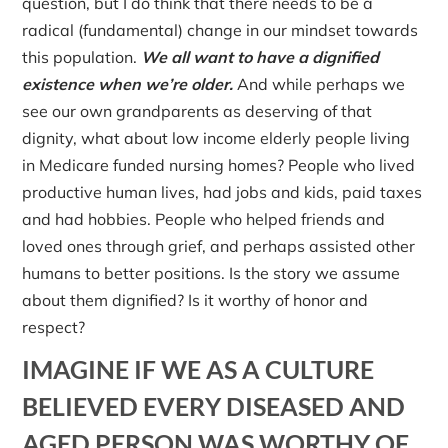
question, but I do think that there needs to be a
radical (fundamental) change in our mindset towards
this population.
We all want to have a dignified
existence when we’re older.
And while perhaps we
see our own grandparents as deserving of that
dignity, what about low income elderly people living
in Medicare funded nursing homes? People who lived
productive human lives, had jobs and kids, paid taxes
and had hobbies. People who helped friends and
loved ones through grief, and perhaps assisted other
humans to better positions. Is the story we assume
about them dignified? Is it worthy of honor and
respect?
IMAGINE IF WE AS A CULTURE
BELIEVED EVERY DISEASED AND
AGED PERSON WAS WORTHY OF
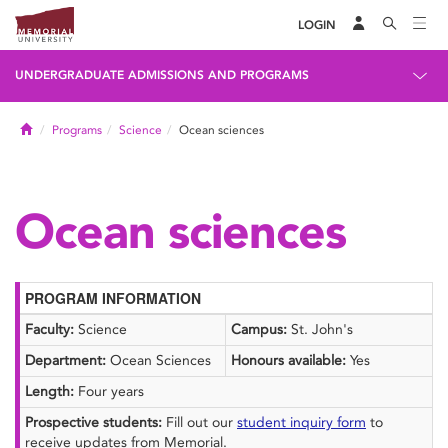
LOGIN
UNDERGRADUATE ADMISSIONS AND PROGRAMS
Home
Programs
Science
Ocean sciences
Ocean sciences
PROGRAM INFORMATION
Faculty:
Science
Campus:
St. John's
Department:
Ocean Sciences
Honours available:
Yes
Length:
Four years
Prospective students:
Fill out our
student inquiry form
to
receive updates from Memorial.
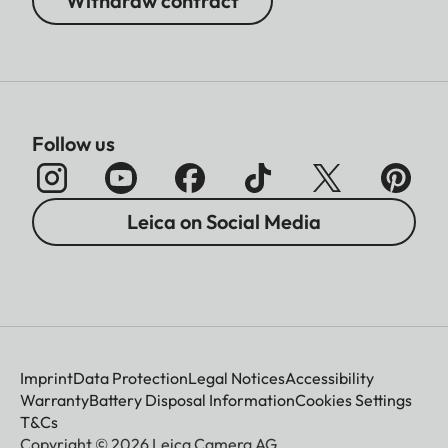
Withdraw contract
Follow us
Leica on Social Media
Imprint
Data Protection
Legal Notices
Accessibility
Warranty
Battery Disposal Information
Cookies Settings
T&Cs
Copyright © 2026 Leica Camera AG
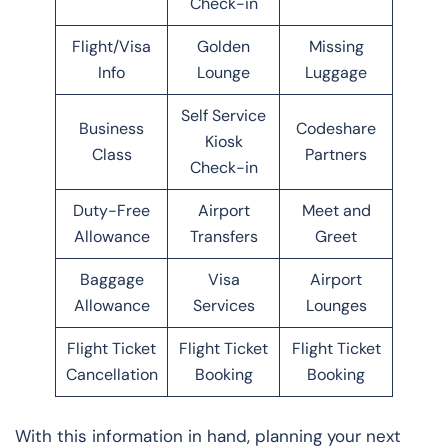
Check-in
Flight/Visa
Golden
Missing
Info
Lounge
Luggage
Self Service
Business
Codeshare
Kiosk
Class
Partners
Check-in
Duty-Free
Airport
Meet and
Allowance
Transfers
Greet
Baggage
Visa
Airport
Allowance
Services
Lounges
Flight Ticket
Flight Ticket
Flight Ticket
Cancellation
Booking
Booking
With this information in hand, planning your next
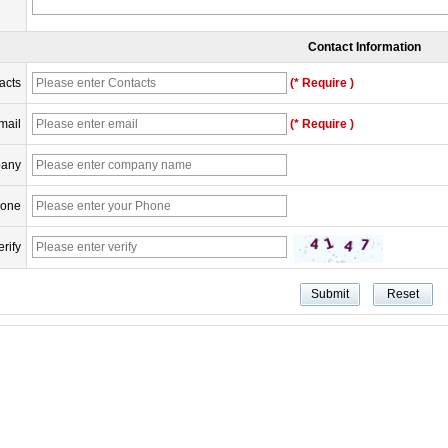
Contact Information
acts
(* Require )
mail
(* Require )
any
one
erify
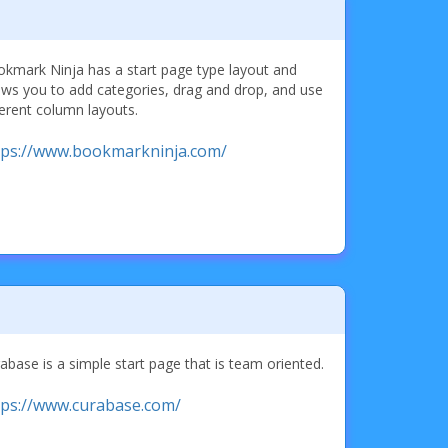
kmark Ninja has a start page type layout and
ows you to add categories, drag and drop, and use
ferent column layouts.
tps://www.bookmarkninja.com/
abase is a simple start page that is team oriented.
tps://www.curabase.com/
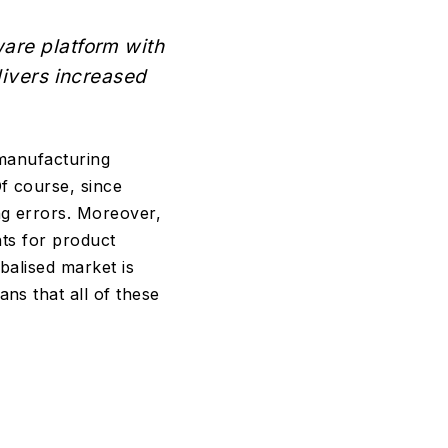
ware platform with
livers increased
 manufacturing
f course, since
ng errors. Moreover,
nts for product
balised market is
ns that all of these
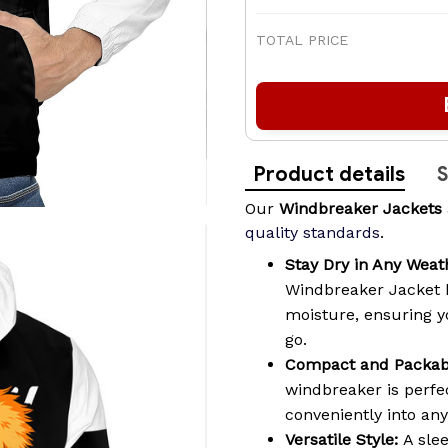
TOTAL PRICE
Product details
S
Our
Windbreaker Jackets
quality standards
.
Stay Dry in Any Weat
Windbreaker Jacket 
moisture, ensuring 
go.
Compact and Packab
windbreaker is perfec
conveniently into an
Versatile Style:
A slee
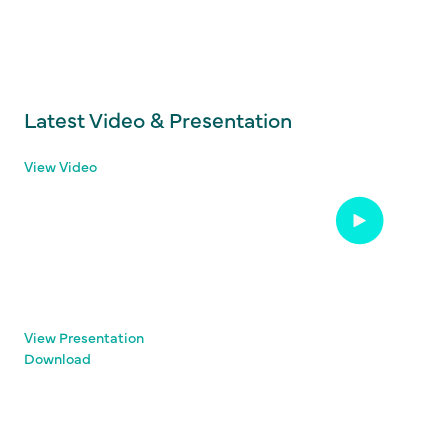
Latest Video & Presentation
View Video
View Presentation
Download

Activity: Please return all of the entries word for word, excluding the pictures.

Answer section:
question, but I do think that there needs to be a
radical (fundamental) change in our mindset towards
this population.
We all want to have a dignified
existence when we’re older.
And while perhaps we
see our own grandparents as deserving of that
dignity, what about low income elderly people living
in Medicare funded nursing homes? People who lived
productive human lives, had jobs and kids, paid taxes
and had hobbies. People who helped friends and
loved ones through grief, and perhaps assisted other
humans to better positions. Is the story we assume
about them dignified? Is it worthy of honor and
respect?
IMAGINE IF WE AS A CULTURE
BELIEVED EVERY DISEASED AND
AGED PERSON WAS WORTHY OF
LOGIN
UNDERGRADUATE ADMISSIONS AND PROGRAMS
Home
Programs
Science
Ocean sciences
Ocean sciences
PROGRAM INFORMATION
Faculty:
Science
Campus:
St. John's
Department:
Ocean Sciences
Honours available:
Yes
Length:
Four years
Prospective students:
Fill out our
student inquiry form
to
receive updates from Memorial.
Withdraw contract
Follow us
Leica on Social Media
Imprint
Data Protection
Legal Notices
Accessibility
Warranty
Battery Disposal Information
Cookies Settings
T&Cs
Copyright © 2026 Leica Camera AG
Check-in
Flight/Visa
Golden
Missing
Info
Lounge
Luggage
Self Service
Business
Codeshare
Kiosk
Class
Partners
Check-in
Duty-Free
Airport
Meet and
Allowance
Transfers
Greet
Baggage
Visa
Airport
Allowance
Services
Lounges
Flight Ticket
Flight Ticket
Flight Ticket
Cancellation
Booking
Booking
With this information in hand, planning your next
Contact Information
acts
(* Require )
mail
(* Require )
any
one
erify
kmark Ninja has a start page type layout and
ows you to add categories, drag and drop, and use
ferent column layouts.
tps://www.bookmarkninja.com/
abase is a simple start page that is team oriented.
tps://www.curabase.com/
ware platform with
livers increased
 manufacturing
f course, since
ng errors. Moreover,
nts for product
balised market is
ns that all of these
TOTAL PRICE
Product details
S
Our
Windbreaker Jackets
quality standards
.
Stay Dry in Any Weat
Windbreaker Jacket 
moisture, ensuring 
go.
Compact and Packab
windbreaker is perfec
conveniently into an
Versatile Style:
A slee
Latest Video & Presentation
View Video
View Presentation
Download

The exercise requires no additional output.